The menu runs the gamut of delicacies from earth, sea and sky, with just enough flavor restraint to allow the benefit of cooking at over 700 degrees to really pay off. The Acciuga E Radice salad is a wonderfully simple combination of mild white anchovies, radishes and crusty croutons tossed in a complimentary red-wine vinaigrette. The appropriately named Polpi in Purgatorio (Octopus in purgatory) though immaculately tamed in a garlic and chili butter would have welcomed a touch more tenderness, but the white-wine, garlic and breadcrumb encrusted Cannolicchi (Razor Clams) were a home run.
The primi piatti selections include a Risotto, a Gnocchi and a tight handful of pastas including a rich and decadent Spaghettini Ricci laden with roasted cherry tomatoes and fresh sea urchin. Even though the fire-crusted-skinned Orata alla Griglia (Grilled Sea Bream) looked rather lonely on top of a rosemary quilt with only a tiny goblet of herb butter for company, the pure ocean flavor and perfectly moist texture is indubitably the best I have ever eaten.

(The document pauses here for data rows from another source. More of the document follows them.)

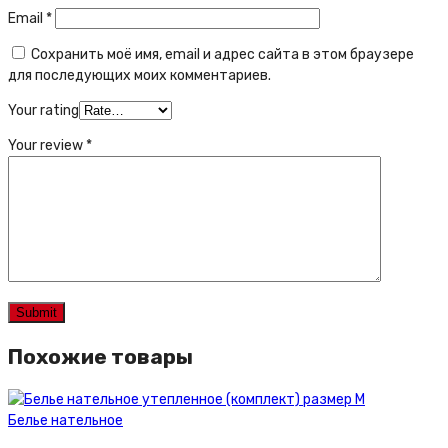
Email
*
Сохранить моё имя, email и адрес сайта в этом браузере
для последующих моих комментариев.
Your rating
Your review
*
Похожие товары
Белье нательное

But the money on the table has to be the whole-roasted Rabbit. Although not on the menu, (my hunch says it will be very soon) the leporid is heartily stuffed with rosemary, (clearly chef DeCarlo’s favorite go-to herb) and then tightly wrapped in guanciale (pork jowels) which caramelize around the skin forming a smoky, salty and incredibly fragrant aroma. I realize that the thought of a rabbit stuck between the cheeks of a pig might put one over the edge, but the combination of these two worlds on one plate is utterly delicious and completely unforgettable.
Somewhat more forgettable were the ten-more-minutes-on-the-cooker-would-have-done-it Rhubarb and Berry stew, and the overly-dense Chocolate Ganache, but thanks to our waiter’s theatrically gesticulating descriptions, via his thick yet disarmingly authentic accent, the dessert options are certainly worth hearing about.